Makes sense to me. What do you think?
There are all sorts of things you should be doing to increase your odds of securing good product from your Chinese manufacturer. When I speak on what it takes to successfully source product from China, I always emphasize the following four things:
- Good manufacturer (due diligence)
- Good OEM Agreement
- Good IP protection
- Good quality control
Years ago we did a China OEM Agreement for a really sophisticated client with a really sophisticated in-house lawyer. During one of our conversations this lawyer emphasized the importance of the specifications sheet for his company and talked about how it had instructions on drafting its spec sheets for securing product from China. I asked if he would send me those instructions for this blog. He did and I am just now finally getting around to running it, below.

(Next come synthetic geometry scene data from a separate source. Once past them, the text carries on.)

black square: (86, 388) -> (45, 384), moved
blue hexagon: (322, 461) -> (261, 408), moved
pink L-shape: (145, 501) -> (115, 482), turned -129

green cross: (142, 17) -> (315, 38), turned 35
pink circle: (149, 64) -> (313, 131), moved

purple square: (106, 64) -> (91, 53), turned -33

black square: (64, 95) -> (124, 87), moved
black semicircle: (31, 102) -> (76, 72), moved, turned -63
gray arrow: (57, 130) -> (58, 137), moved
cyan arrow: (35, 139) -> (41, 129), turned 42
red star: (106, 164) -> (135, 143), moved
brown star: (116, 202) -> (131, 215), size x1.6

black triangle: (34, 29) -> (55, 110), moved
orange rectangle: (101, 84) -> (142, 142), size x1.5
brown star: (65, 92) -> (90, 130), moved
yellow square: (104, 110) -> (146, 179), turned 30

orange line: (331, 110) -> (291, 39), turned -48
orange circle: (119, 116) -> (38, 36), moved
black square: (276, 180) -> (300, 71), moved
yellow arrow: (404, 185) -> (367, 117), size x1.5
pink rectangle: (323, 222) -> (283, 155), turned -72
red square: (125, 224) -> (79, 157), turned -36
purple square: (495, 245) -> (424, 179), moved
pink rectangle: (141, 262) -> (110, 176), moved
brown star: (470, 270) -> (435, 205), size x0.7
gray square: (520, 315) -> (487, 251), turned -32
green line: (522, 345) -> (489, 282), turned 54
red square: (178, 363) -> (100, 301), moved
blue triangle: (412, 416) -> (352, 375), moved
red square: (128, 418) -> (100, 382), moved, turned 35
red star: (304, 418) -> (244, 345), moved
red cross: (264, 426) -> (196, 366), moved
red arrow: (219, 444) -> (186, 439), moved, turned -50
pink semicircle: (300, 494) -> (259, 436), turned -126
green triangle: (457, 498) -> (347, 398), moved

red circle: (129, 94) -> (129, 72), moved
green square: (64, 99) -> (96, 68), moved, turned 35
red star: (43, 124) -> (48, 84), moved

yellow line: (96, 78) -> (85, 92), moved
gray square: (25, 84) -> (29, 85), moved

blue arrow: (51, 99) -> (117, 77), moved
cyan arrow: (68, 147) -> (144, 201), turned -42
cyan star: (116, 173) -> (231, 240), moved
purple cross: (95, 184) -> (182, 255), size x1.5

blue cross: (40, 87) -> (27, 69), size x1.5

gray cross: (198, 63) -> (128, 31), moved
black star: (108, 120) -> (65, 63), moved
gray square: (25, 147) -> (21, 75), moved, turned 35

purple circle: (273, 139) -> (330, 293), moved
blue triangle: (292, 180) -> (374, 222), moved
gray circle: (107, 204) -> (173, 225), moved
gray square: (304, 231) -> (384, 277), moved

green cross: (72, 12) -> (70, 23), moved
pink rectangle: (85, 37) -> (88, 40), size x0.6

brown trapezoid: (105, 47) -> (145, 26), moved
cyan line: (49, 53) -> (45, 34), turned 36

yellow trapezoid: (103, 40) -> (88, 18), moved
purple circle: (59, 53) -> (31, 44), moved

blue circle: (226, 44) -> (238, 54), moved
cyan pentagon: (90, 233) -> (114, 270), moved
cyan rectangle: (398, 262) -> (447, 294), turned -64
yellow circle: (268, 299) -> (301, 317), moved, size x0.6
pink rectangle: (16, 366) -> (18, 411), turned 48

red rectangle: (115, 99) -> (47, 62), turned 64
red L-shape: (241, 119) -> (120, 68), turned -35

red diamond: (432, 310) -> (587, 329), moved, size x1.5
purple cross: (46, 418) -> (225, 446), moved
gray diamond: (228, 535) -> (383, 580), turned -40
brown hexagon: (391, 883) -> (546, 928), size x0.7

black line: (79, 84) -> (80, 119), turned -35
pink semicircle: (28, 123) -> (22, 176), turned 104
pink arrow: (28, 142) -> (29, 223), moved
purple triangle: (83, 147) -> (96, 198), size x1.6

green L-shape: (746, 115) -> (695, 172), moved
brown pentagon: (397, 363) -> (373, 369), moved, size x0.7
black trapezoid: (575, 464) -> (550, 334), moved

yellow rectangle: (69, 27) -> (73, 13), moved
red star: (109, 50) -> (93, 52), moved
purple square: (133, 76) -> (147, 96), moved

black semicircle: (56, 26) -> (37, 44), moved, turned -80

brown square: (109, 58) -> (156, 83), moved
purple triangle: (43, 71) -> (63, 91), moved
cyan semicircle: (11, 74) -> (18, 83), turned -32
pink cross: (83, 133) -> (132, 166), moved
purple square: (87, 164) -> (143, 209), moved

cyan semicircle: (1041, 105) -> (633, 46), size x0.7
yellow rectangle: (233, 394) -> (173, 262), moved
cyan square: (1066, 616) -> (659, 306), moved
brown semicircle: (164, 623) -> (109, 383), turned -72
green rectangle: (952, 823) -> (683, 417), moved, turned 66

We typically draft our China OEM Agreements to incorporate our clients’ spec sheets (a/k/a data sheets) as an Exhibit and when that is not possible or if the spec sheet were to change, they are to include the spec sheet as part of their PO, which in turn is specified as being incorporated into the OEM Agreement. So when I lecture on the importance of having a good OEM Agreement, that includes having a good spec sheet.
Note that the below spec sheet instructions are for one particular company and your requirements likely will vary enough from this company’s so as to make these instructions not perfect for you. But it should be a good start.
According to the instructions, all spec sheets should contain the following:
- Product description
- The SKU
- The specific materials for the product and the precise amount
- Product dimensions
- Product tolerances (if any)
- The Pantones (product colors)
- Testing requirements
- Order quantity
- Label specifications
- Packaging specifications
- Shipping specifications
- Special instructions
- Photographs of the product from multiple angles and with the dimensions indicated
The instructions also mandate listing “every appropriate detail not set forth above” and the requirement that everything be set out in “as much detail as possible” and “confirming with the manufacturer that you have not overlooked anything”and “that it [the Chinese manufacturer] has everything it needs to know exactly what to manufacture.”
Seems like good instructions to me. What do you think?